Aku, yang saat itu sedang membaca pesan dari seorang teman, tak bisa menahan tawa mendengar jawabannya. Bude Sumiati pun ikut tergelak.
“Loh, bagaimana ceritanya bisa jadi orang Medan, Pak? Nama Bapak juga Sugeng, di mana Medan-nya?” tanyaku, separuh bercanda menggunakan bahasa Jawa.
“Nah iya itu, kok namanya bisa Sugeng?” tambah Bude Sumiati.
Dia ikut tertawa. “Betul itu, Pak. Saya lahir di Medan. Medan itu bukan hanya orang Batak, Pak. Orang tua saya dari Deli. Bisa bahasa Jawa ya dari pergaulan di tentara. Teman saya banyak orang Jawa.”
Kami berdua saling menatap, lalu mengangguk mengerti.
Tak lama kemudian, teleponnya berdering. Dia berdiri, menjauh sebentar untuk menerima panggilan. Saat kembali, ekspresinya tampak sedikit kesal.
“Kita ini kalau bekerja, ya kerja. Jangan karena keluarga, jadi bisa semena-mena,” keluhnya.
“Ada masalah apa, Pak?” tanyaku, penasaran.
“Seperti biasa, orang kapal itu tidak tahu cara. Apa itu kalau orang Palembang bilang?”
“Dak biso berasan, Pak?”
Dia tersenyum kecut. “Nah, begitu kira-kira. Saya paham betul bahwa ini semi-legal. Dibilang ilegal tidak, dibilang legal juga tidak. Tapi, yah, begini lah jalan untuk hidup.”
Aku mengangguk paham. “Ternyata perkara itu ya, Pak. Saya bisa mengerti. Dulu saya juga pernah ikut om saya di Sungai Baung. Dia polisi jaga waktu daerah sana masih banyak proyek.”
Dia terdiam sejenak, lalu menghela napas panjang. “Saya ini, Pak, sejujurnya sudah lelah jadi tentara. Tentara tidak seindah yang orang bayangkan. Tidak sebagus yang saya bayangkan dulu. Baru setahun saya di tentara, saya sudah ingin pulang. Tak tahan.”

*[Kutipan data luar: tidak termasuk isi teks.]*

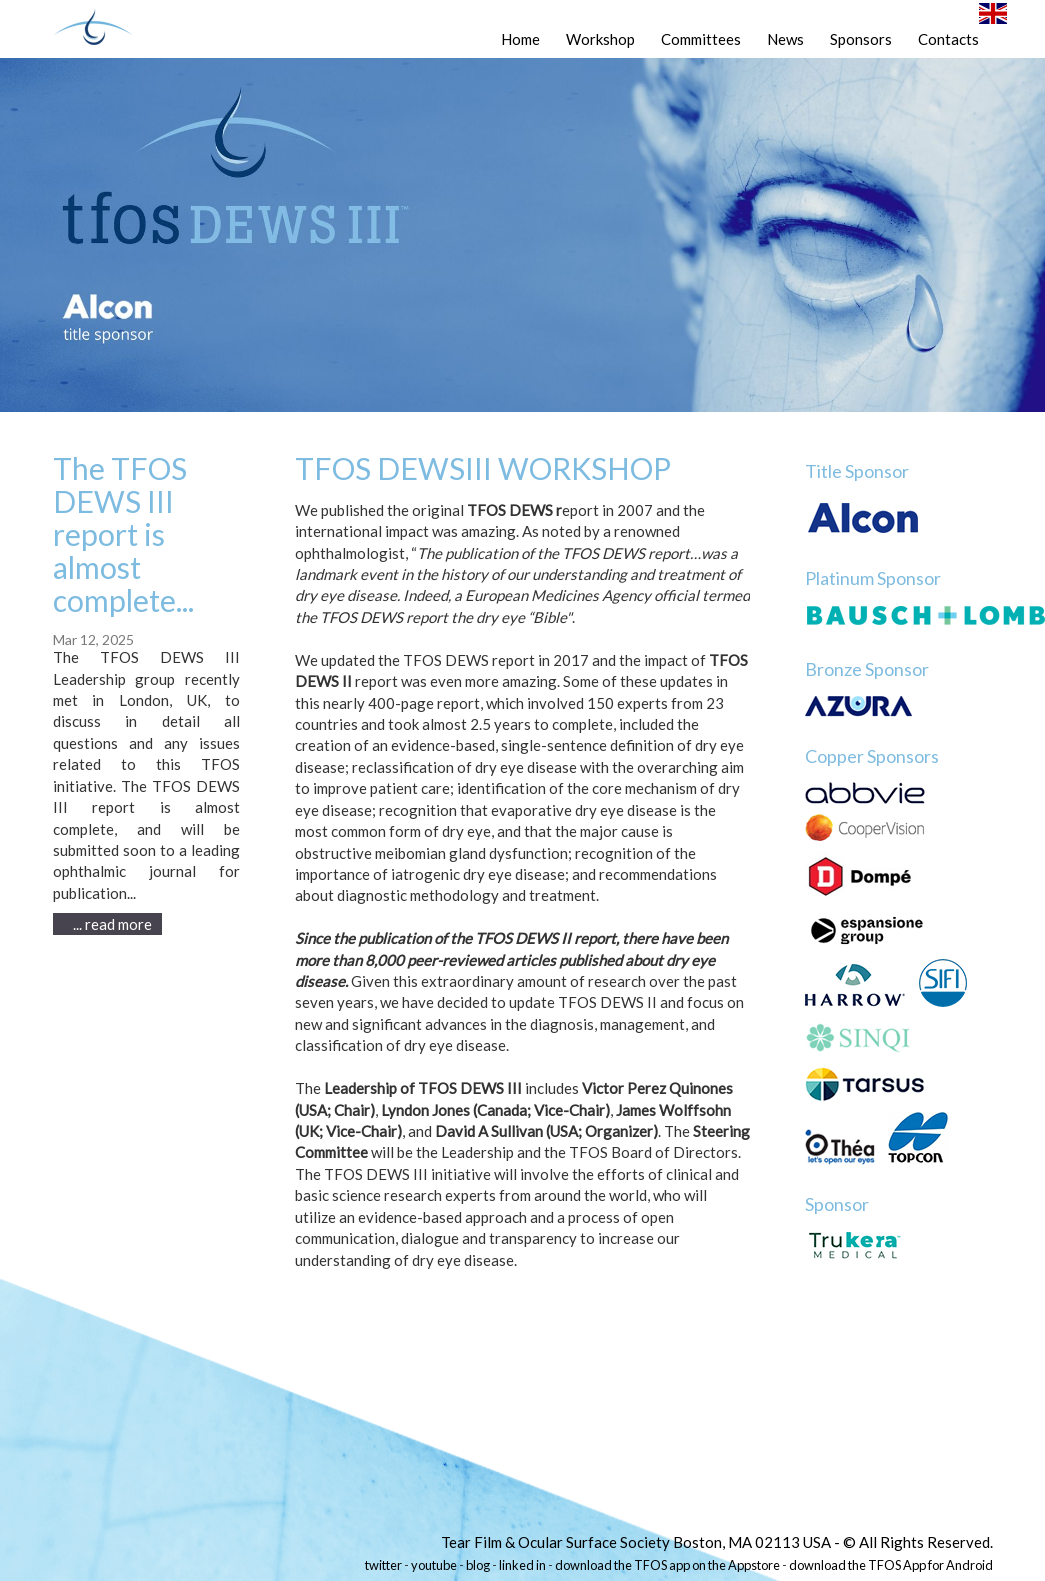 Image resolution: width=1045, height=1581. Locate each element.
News (785, 39)
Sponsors (861, 39)
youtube (434, 1565)
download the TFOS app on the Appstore (667, 1565)
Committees (701, 39)
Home (520, 39)
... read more (112, 924)
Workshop (600, 39)
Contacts (948, 39)
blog (478, 1565)
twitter (383, 1565)
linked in (522, 1565)
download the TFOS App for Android (891, 1565)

“Lantas, kenapa Bapak tetap bertahan sampai hari ini?” tanyaku.
Dia tersenyum tipis lalu balik bertanya, “Menurut Bapak, apa hakikat hidup ini?”
Aku terdiam sejenak. “Mungkin … bekerja, Pak?” jawabku ragu.
Dia mengangguk pelan. “Dulu saya masuk tentara bukan karena cita-cita. Waktu itu saya menganggur, lalu dibuka pendaftaran tentara. Saya ikut dan lolos. Waktu saya ceritakan ke orang tua saya, mereka bahagia sekali. Sejak saat itu, saya sadar, hidup ini bagi saya adalah untuk membahagiakan mereka.”
Dia menyeruput kopinya, lalu mengeluarkan sebungkus rokok.
“Merokok, Pak?” tawarnya.
“Boleh. Izin, Pak,” sahutku, mengambil sebatang dan menyalakannya. Aku menghisapnya dalam-dalam, lalu berkomentar, “Rasanya seperti Surya ya, Pak.”
Dia tertawa. “Tanpa cukai ini, Pak. Satu slop cuma seratus ribu.”
Aku terkekeh. “Wah, murah, Pak.”
“Murah, tapi tak murahan. Itu saya punya teman, kalau berkumpul keluar semua merek rokok. Esse, Sampoerna, macam-macam. Rokok saya ini, tak pernah ada yang mau. Ada pernah junior saya coba, langsung dilepeh.
“Dia bilang, ‘Manis kali rokok kau, Bang.’ Begitulah anak sekarang, banyak pilih-pilih. Saya orangnya tak pilih-pilih, kerja juga begitu. Bertanam, berdagang, apapun saya lakukan, Pak.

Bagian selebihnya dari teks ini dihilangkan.